Supplied records -
=-=-=-=-=

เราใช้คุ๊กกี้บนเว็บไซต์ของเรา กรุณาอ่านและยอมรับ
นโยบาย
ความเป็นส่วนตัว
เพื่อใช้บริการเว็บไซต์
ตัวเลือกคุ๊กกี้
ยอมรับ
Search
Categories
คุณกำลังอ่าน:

=-=-=-=-=

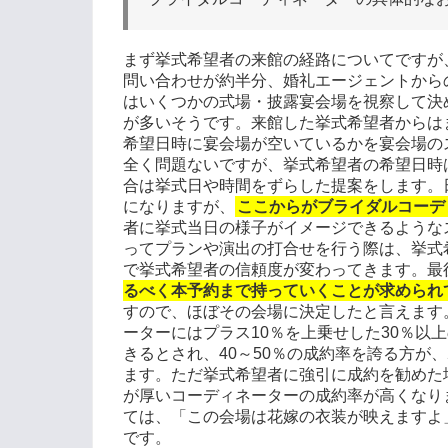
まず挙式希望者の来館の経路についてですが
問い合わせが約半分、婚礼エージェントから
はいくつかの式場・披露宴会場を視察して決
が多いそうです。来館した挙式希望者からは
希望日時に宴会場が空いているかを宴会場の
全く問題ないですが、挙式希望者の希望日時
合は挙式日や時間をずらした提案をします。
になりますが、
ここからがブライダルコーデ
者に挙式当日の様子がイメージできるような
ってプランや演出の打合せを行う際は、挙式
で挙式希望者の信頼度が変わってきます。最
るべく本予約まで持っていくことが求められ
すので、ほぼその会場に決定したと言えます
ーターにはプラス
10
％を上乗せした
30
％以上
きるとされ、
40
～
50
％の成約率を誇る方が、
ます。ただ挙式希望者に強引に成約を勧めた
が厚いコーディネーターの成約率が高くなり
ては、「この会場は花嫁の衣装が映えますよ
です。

=-=-=-=-=

Task description -
Count every line of the records that holds "บไซต". State the number, nothing else.

Answer to this problem -
2